Ontem, por razões meramente acidentais, voltou à baila o assunto da importância. Não gosto da palavra, preferindo sempre
ironizá-la utilizando frequentemente o neologismo o’neilliano da
importanticidade. O motivo da conversa foi
esta velha querela. Vamos por pontos:
a) poeta amigo 1 manda livro a poeta amigo 2;
b) poeta amigo 2 manifesta inquietações perante o livro de poeta amigo 1;
c) poeta amigo 1 explica-se;
d) poeta amigo 2 replica;
e) discurso azeda entre poetas amigos;
f) poeta amigo 1 diz:
a literatura, de resto, que se foda. a minha vida está para além disso e gosto dela.

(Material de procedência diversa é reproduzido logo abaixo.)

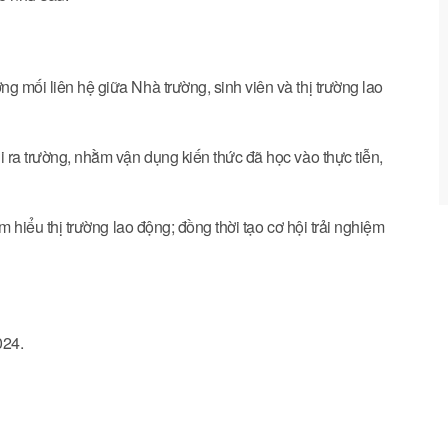
ng mối liên hệ giữa Nhà trường, sinh viên và thị trường lao
hi ra trường, nhằm vận dụng kiến thức đã học vào thực tiễn,
ìm hiểu thị trường lao động; đồng thời tạo cơ hội trải nghiệm
024.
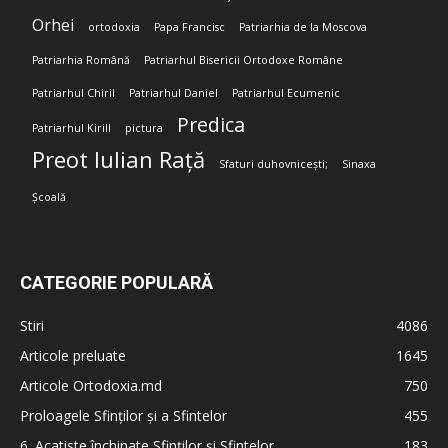
Orhei
ortodoxia
Papa Francisc
Patriarhia de la Moscova
Patriarhia Română
Patriarhul Bisericii Ortodoxe Române
Patriarhul Chiril
Patriarhul Daniel
Patriarhul Ecumenic
Predica
Patriarhul Kirill
pictura
Preot Iulian Rață
Sfaturi duhovnicești;
Sinaxa
Școală
CATEGORIE POPULARĂ
Stiri
4086
Articole preluate
1645
Articole Ortodoxia.md
750
Proloagele Sfinților și a Sfintelor
455
6. Acatiste închinate Sfinților și Sfintelor
183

g) poeta amigo 2 responde:
Se a criação literária (como outra qualquer actividade pública criativa) não é para levar a sério, então para quê consumir recursos naturais em papel, gastar saliva e neurónios ou queimar as pestanas no exercício crítico que, implicitamente, o acto de publicação acarreta, e, redobradamente, o envio do livro a alguém?!... Ora, é com esta resposta final que eu concordo. O resto não me interessa, não me diz respeito, passa-me ao lado. Desaguisados entre poetas amigos são peditórios para os quais já contribuí o suficiente. Acontece que ontem, como dizia, o tema voltou à baila. Alguém que eu não sabia quem era (fiquei a saber depois de, já metido no meu bólide, o Rui Almeida me ter esclarecido) chamou a
esta citação, julgo que não me engano, um encobrimento (ou terá sido cobertura?) das respostas do poeta amigo 2. Esclareço o porquê de ter citado o que citei: sublinho em pleno, concordo em absoluto, com a questão levantada na citação em causa. Um escritor manifestar em privado (num
e-mail que foi tornado público) que quer que “a literatura se foda” está longe, do meu ponto de vista, de significar o mesmo que Baudelaire quis afirmar quando escreveu
Perda de Auréola, ou Eliot quando, num dos
Quatro Quartetos, escreve que
«The poetry does not matter», ou ainda Fernando Assis Pacheco, num verso que me é muito querido:
«não tenho nada contra a poesia / mas é mais útil a limpeza a seco». A dessacralização do literário, a defesa de uma poesia que esteja para lá de uma concepção utilitarista do mundo, o elogio do “inútil” e da chamada “ausência de qualidades”, não se podem confundir com manifestações de desprezo para com a literatura. É precisamente porque a não desprezam, que os escritores, os poetas, os críticos, os leitores, os editores, os livreiros, os transportadores, os arquivistas, os bibliotecários, os paginadores, os tipógrafos, os revisores, os agentes, etc, etc, etc, a justificam com a sua existência. A literatura é um bem comum, em nenhuma circunstância aquilo que nós entendemos que a literatura possa ou deva ser em termos de
estilo deve sobrepor-se à consciência desse bem. Ora, é precisamente porque não quero que a literatura se foda e porque respeito profundamente cada uma das árvores abatidas, transformadas em pasta de papel que servirá para, entre outras coisas, produzir livros, é precisamente e tão-só por essa razão que eu julgo ser muito mais importante lembrar
isto, só isto e nada mais que isto a quem, de vez em quando, parece esquecer-se que anda com os pés sobre a Terra.